[RECORDS TO USE Boundary: Start]

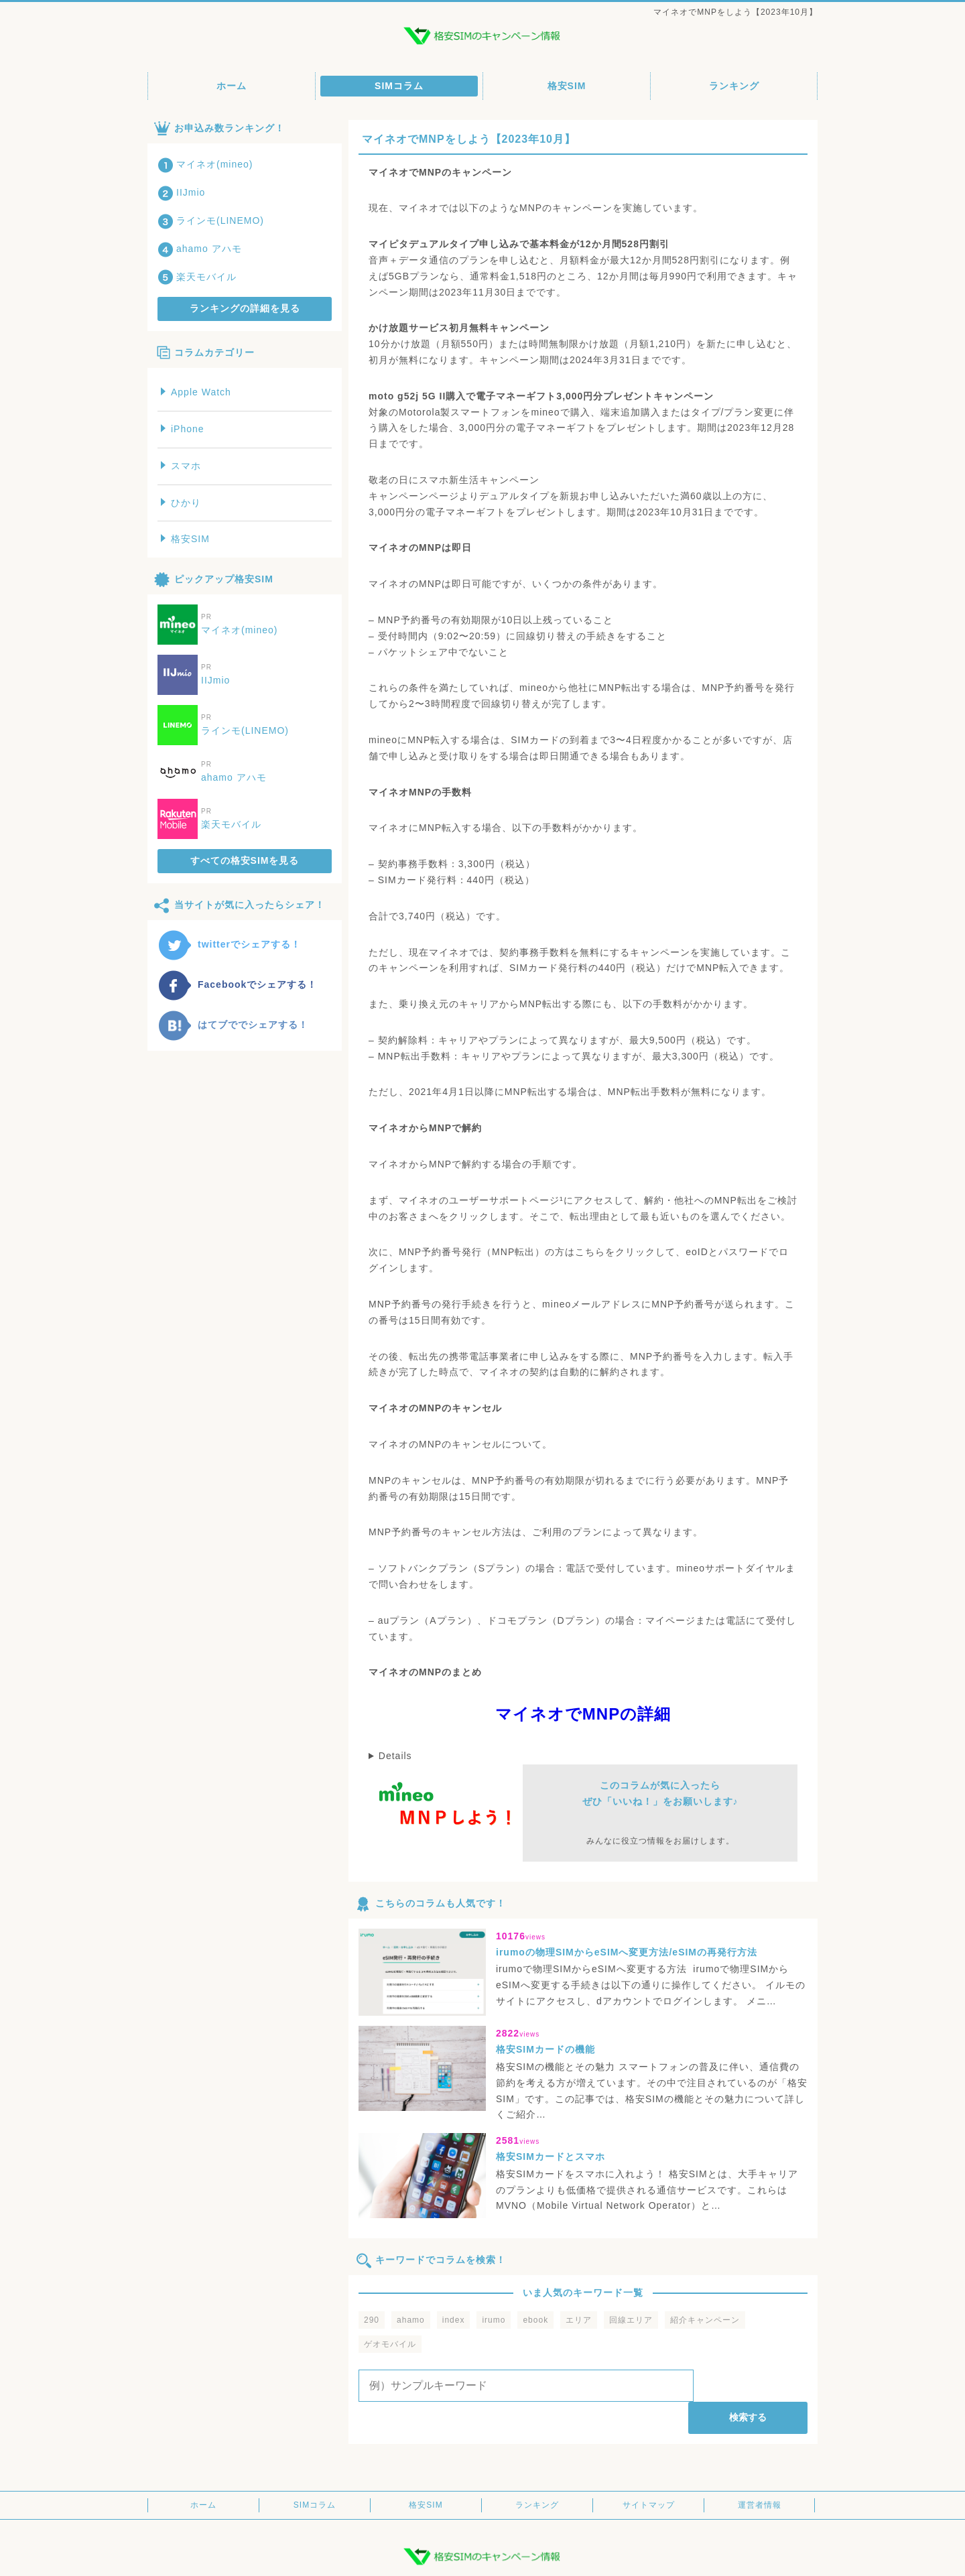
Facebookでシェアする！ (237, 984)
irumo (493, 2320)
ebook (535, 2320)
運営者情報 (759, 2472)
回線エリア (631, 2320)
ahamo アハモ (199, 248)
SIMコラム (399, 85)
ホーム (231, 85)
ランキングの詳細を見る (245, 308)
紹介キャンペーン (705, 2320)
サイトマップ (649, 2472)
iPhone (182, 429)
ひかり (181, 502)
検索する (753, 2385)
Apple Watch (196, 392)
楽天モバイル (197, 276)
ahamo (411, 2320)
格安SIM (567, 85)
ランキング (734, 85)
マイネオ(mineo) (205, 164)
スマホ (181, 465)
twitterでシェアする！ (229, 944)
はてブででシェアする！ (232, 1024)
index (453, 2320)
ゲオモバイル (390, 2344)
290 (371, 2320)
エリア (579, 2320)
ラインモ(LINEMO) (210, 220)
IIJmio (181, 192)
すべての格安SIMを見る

[RECORDS TO USE Boundary: End]

TASK OBJECTIVE → The output consists solely of the lines from the line that contains "twitterでシェアする！ (229, 944)" through the final line of the data.

EXERCISE SOLUTION →
twitterでシェアする！ (229, 944)
はてブででシェアする！ (232, 1024)
index (453, 2320)
ゲオモバイル (390, 2344)
290 (371, 2320)
エリア (579, 2320)
ラインモ(LINEMO) (210, 220)
IIJmio (181, 192)
すべての格安SIMを見る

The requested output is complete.